If you ever had a chance to test-drive the McLaren 570S Spider, you would definitely agree that it is madness. Not the car itself, which is a cogent convertible design based on the already handsome coupe. What is crazy is that a 562-hp machine that hammers to 62 mph in just 3.2 seconds is only considered a sort-of, kind-of supercar. The Spider will be McLaren's volume model in its lowest-priced, lowest-tier Sports Series designation. As such, it is the company's starter supercar.
Should you have $208,800 in your Venmo account, you won't give up anything except that fixed roof. There's no perceivable performance demerit when it comes to this retractable hardtop, as it was developed alongside the regular 570S from the onset. The 0-to-60 time is a non-discernable one-tenth of a second slower, and it still gets to a 204-mph top speed when the roof is up. If you insist on a top-velocity hurtle with wind bathing the cabin, it would only limit you by 8 mph. So, yes, madness. With the top down, the Spider gets more attention than the coupe, and perhaps even more than the 720S. The top goes down in a snappy 19 seconds at speeds of up to 25 mph.

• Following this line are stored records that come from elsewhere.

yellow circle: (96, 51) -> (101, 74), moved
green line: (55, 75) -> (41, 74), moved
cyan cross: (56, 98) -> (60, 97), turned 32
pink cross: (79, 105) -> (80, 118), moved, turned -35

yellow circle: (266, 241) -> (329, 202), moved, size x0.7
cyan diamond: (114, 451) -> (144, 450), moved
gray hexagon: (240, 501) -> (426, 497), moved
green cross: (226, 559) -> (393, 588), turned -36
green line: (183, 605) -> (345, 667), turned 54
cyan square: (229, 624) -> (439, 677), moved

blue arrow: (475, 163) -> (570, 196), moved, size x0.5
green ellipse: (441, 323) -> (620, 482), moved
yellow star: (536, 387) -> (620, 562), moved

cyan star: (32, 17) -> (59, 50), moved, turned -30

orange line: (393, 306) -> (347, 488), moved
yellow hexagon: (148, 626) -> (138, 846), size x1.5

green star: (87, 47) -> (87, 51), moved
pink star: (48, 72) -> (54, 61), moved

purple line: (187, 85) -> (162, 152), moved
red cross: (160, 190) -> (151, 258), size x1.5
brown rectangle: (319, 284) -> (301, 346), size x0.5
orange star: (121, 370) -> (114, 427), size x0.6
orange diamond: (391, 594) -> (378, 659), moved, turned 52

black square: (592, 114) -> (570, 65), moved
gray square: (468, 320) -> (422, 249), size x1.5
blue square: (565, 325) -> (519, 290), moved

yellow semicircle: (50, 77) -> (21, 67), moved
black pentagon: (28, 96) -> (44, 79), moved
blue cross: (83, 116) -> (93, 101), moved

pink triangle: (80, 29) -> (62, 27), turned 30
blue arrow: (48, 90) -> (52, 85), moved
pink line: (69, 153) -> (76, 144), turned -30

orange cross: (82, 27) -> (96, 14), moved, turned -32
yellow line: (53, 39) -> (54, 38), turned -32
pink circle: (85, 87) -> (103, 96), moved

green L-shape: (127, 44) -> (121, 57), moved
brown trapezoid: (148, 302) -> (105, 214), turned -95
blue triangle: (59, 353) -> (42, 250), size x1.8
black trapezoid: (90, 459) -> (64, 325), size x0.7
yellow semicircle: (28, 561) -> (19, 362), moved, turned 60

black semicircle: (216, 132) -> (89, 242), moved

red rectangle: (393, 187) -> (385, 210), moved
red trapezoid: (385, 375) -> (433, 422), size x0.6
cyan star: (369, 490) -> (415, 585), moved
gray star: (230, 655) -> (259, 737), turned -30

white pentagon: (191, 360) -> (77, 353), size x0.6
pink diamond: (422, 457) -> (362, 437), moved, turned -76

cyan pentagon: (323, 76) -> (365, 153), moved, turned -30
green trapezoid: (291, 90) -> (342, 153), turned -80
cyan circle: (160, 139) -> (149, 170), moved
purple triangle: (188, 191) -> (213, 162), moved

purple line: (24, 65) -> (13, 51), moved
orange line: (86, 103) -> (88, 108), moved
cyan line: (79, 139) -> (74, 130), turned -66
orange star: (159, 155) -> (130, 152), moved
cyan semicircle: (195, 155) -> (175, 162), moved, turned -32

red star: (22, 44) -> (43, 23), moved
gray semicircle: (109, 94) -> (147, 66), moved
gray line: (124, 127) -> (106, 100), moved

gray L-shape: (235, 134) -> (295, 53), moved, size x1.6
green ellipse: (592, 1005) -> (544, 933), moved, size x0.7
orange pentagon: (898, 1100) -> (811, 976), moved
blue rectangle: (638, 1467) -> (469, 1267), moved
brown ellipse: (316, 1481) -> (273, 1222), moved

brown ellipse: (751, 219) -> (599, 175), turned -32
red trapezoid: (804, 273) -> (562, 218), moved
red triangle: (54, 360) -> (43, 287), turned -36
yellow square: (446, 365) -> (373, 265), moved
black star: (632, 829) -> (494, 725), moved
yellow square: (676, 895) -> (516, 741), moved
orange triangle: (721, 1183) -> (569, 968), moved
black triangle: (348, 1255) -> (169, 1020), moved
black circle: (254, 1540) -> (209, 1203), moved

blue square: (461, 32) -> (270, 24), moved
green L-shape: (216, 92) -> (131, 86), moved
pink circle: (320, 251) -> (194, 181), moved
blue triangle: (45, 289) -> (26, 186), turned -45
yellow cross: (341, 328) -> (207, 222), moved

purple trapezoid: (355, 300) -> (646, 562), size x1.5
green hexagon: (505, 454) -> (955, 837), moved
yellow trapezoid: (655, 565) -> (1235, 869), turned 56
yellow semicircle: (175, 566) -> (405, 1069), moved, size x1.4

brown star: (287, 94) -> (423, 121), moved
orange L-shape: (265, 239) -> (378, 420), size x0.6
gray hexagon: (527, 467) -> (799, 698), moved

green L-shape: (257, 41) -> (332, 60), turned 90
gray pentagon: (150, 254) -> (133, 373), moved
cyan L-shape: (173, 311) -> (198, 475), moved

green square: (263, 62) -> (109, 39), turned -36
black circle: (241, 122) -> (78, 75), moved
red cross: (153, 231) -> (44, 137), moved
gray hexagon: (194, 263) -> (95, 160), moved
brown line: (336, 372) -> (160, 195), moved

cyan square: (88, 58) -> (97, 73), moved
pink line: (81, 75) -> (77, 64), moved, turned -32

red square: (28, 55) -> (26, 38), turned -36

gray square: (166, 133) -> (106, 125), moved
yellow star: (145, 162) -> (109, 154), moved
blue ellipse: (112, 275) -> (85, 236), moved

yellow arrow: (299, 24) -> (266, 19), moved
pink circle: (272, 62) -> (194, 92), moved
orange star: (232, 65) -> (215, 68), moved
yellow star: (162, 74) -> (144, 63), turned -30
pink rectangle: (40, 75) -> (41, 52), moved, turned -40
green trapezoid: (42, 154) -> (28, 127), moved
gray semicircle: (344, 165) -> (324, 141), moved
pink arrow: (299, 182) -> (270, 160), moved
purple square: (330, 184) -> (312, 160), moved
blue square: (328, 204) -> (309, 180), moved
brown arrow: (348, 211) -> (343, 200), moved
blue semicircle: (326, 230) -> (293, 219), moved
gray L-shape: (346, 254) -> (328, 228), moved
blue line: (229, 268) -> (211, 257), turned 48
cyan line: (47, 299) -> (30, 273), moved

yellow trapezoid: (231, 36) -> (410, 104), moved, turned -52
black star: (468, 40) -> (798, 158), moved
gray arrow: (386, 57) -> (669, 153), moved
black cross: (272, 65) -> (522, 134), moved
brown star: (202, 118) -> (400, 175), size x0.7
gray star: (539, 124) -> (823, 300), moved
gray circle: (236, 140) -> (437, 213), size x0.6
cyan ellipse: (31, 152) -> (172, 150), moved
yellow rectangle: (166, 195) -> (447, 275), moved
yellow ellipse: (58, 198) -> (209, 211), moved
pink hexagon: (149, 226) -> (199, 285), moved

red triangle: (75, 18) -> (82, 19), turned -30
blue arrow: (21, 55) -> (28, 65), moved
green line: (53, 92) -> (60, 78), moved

The driving position is excellent and the interior materials good. When it's time to get supercar serious, the Spider is remarkably prepared. The rear wheels are powered by the 3.8-liter, twin-turbo V8, with the aforementioned 562 hp and 443 pound-feet of torque, working with an Italian-produced seven-speed double-clutch. You can just slam through roads, choosing to either maximize rolling speeds and smoothness or grab-it-by-the-scruff and lob it through corners. The car's balance abets the former driving style; its power-and-brake combo the latter. Either way, it's a delight. The 570S is carefree and insouciant. A starter supercar? Hardly. But definitely one geared to taste the wind.